» About this task
Search through the entries for the word "equipaje" and copy every line that has it.

** Entries supplied follows **

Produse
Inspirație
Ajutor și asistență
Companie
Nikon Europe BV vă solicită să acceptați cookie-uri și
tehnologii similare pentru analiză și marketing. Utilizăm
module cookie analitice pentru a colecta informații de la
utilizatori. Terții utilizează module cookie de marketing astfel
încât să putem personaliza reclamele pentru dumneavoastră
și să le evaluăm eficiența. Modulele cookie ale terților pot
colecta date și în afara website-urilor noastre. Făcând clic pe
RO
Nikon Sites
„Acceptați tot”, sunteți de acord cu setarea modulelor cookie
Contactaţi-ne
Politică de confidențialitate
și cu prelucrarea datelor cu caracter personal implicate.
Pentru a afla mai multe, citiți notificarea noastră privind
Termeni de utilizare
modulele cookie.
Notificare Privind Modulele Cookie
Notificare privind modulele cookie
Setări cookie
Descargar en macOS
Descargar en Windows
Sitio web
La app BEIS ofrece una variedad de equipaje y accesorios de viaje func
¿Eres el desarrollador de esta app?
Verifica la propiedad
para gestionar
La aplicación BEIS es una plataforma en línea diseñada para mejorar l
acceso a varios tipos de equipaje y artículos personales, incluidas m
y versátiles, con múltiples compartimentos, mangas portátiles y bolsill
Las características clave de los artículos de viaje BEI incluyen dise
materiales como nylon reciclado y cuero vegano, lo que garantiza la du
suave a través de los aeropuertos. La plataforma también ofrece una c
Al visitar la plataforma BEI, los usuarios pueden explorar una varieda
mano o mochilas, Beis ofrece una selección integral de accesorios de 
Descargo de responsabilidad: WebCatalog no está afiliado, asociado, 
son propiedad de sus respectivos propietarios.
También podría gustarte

** End of Entries supplied **
** Entries supplied follows **

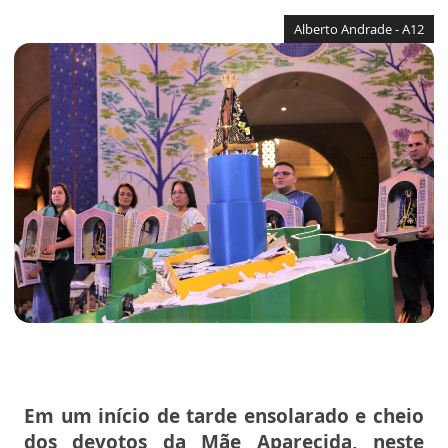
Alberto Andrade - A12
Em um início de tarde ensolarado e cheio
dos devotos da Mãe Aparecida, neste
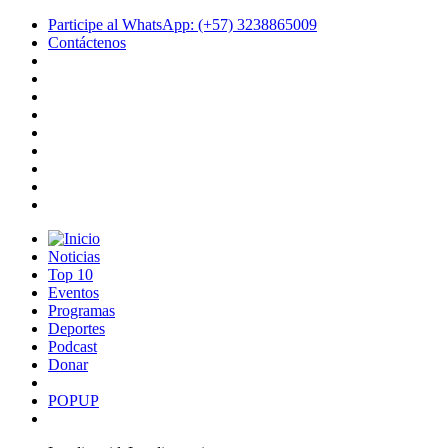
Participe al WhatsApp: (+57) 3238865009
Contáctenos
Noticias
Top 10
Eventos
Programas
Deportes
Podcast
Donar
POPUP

** End of Entries supplied **

» Response box
La app BEIS ofrece una variedad de equipaje y accesorios de viaje func
acceso a varios tipos de equipaje y artículos personales, incluidas m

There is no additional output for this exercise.